Monday, March 1, 2010

Me v. Moby: Part Nine

11:15 a.m. I complained when subplots or tangents bored me, so I acknowledge that I enjoyed the Jeroboam’s story. In it, a crazy man who fancies himself an archangel hijacks a ship, the Jeroboam, which encounters the Pequod.

The subplot has a lot in common with the Town-Ho’s Story. Both link to the main plot through an encounter with Moby Dick. But the Jeroboam’s story is briefer and focuses more on the Pequod’s reaction than the relative strangers on the Jeroboam.

11:52 a.m. I suspect that Melville only wrote a chapter in which the Pequod’s whalers kill a right whale, so he could write two more in which he contrasts the physiology of sperm and right whale heads.

12:03 p.m. Excuse me, three chapters.

12:10 p.m. Lunch break.

12:30 p.m. Lunch break over.

12:34 p.m. Four chapters. Four chapters devoted to describing the head of a whale.

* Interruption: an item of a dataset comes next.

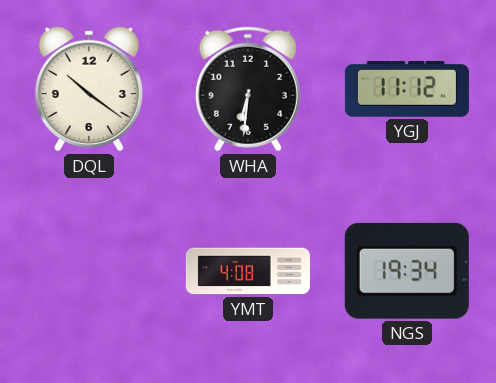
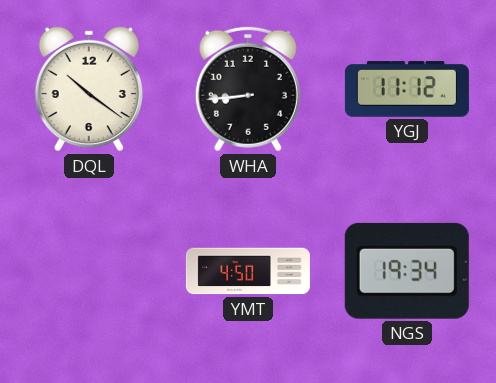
WHA: 6:31 -> 8:44
YMT: 4:08 -> 4:50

12:46 p.m. An intermission in which Queequeg saves Tashtego, another harpooner, from drowning; then, more description of the head.

12:51 p.m. “I believe that much of a man’s character will be found betokened in his backbone. I would rather feel your spine than your skull, whoever you are.”

12:54 p.m. It’s always one extreme or the other. First, the Pequod encountered a boat called the Town-Ho. Now, it runs into one called the Virgin.

1:12 p.m. By now, some repetition has crept into my live blog. Anyone reading will have noticed that I like the sequences that focus on the story and characters and hate the exposition that often interrupts. But I can’t stress enough how good the actual story is—I just read an incredible chapter in which the Pequod-ites race a German whaler for the right to kill an ancient sperm whale—and how pointless most of Melville’s academic tangents are.

I don’t care about the shape of a sperm whale’s head. Maybe I should, but I don’t. I’m here for the story and I’ll take as much of it as Melville is willing to give.

2:05 p.m. For there is no folly of the beasts of earth which is not infinitely outdone by the madness of men.”

And there you have it, the best line in Moby Dick.